Is there any way I can obtain the codes for the district level that are in line with the Census codes? My guess is that in the original surveys they must have used the Census codes but in order to harmonize the districts the codes were changed.

Any insight would be great. Thanks!

I will suggest to use district and state names instead of codes and do a fuzzy matching. This is because in some instances DHS codes are different from census codes.

I do this in the following code for the DHS 2015-16 round and Census 2011. It leads to 95 percent correct matches.
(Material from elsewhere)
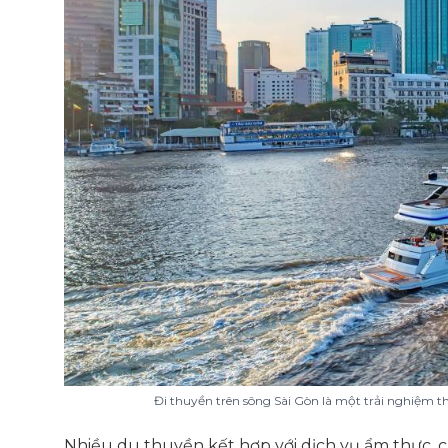
Đi thuyền trên sông Sài Gòn là một trải nghiệm 
Nhiều du thuyền kết hợp với dịch vụ ẩm thực,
After that you can check manually.


#get the dhs file
dhs = foreign::read.dta(file = '../Output/dhs_india_p7_dist_names.dta')  %>% 
     mutate(state_name = tolower(state_name)) %>% 
     mutate(district_name = tolower(district_name)) %>% 
     mutate(state_name =  gsub('&', '', state_name)) %>% 
     mutate(state_name =  gsub('telangana', 'andhra pradesh', state_name)) %>% 
     mutate(district_name  = gsub('&', '', district_name)) %>% 
     mutate(name_dhs = paste(state_name, district_name))

#get the india census 2011 file which contains historical population density
dcen = foreign::read.dta(file='../Output/population_density/popdens_with_attributes_1951_2011.dta') %>% 
     mutate(district11 = tolower(district11)) %>% 
     mutate(state11 = tolower(state11))  %>% 
     mutate(district11 = gsub('&', 'and', district11)) %>% 
     mutate(state11 = gsub('&', 'and', state11)) %>%
     mutate(state11 = gsub('tamilnadu', 'tamil nadu', state11)) %>% 
     select(state11, district11, district_code11, popdens11 ) %>% 
     filter(state11 != "na") %>% 
     mutate(name_cen = paste(state11, district11)) 

dmatch = NULL

for  (nr in 1:nrow(dhs)){
     dist = matrix(0,nrow=1,ncol=nrow(dcen))
     for (nc in 1:nrow(dcen)){
          dist[nc] = stringdist::stringdist(dhs$name_dhs[nr], dcen$name_cen[nc], method = 'jw')
     index = order(dist)[1:3]
     dmatch = rbind(dmatch, 
                    c(dhs$v024[nr], dhs$sdistri[nr],dhs$name_dhs[nr],
                      dcen$district_code11[index[1]], dcen$name_cen[index[1]], dcen$popdens11[index[1]],
                      dcen$district_code11[index[2]], dcen$name_cen[index[2]], dcen$popdens11[index[2]],
                      dcen$district_code11[index[3]], dcen$name_cen[index[3]], dcen$popdens11[index[3]],
                      dist[index[1]], dist[index[2]], dist[index[3]])) 
} #end for nr

dmatch =
colnames(dmatch)= c('v024', 'sdistri', 'name_dhs',
                    'cen11_code1', 'cen11_name1', 'cen11_popdens1',
                    'cen11_code2', 'cen11_name2', 'cen11_popdens2',
                    'cen11_code3', 'cen11_name3', 'cen11_popdens3',
                    'dist1', 'dist2', 'dist3')
foreign::write.dta(dmatch, file ='../Output/matched_dhs_name_census_name.dta')

The variable DISTRICTIA uniquely identifies districts, though these may not correspond exactly to Census codes in a given year as DISTRICTIA is harmonized to create a consistent spatial footprint over time. You may be able to nominally integrate based on district name (as Swapnil already suggested), but that will require value labels (which are not currently available for this variable). Please follow up directly with to get access to the value labels for DISTRICTIA. The IPUMS DHS team plans to review and apply value labels to DISTRICTIA in a future release.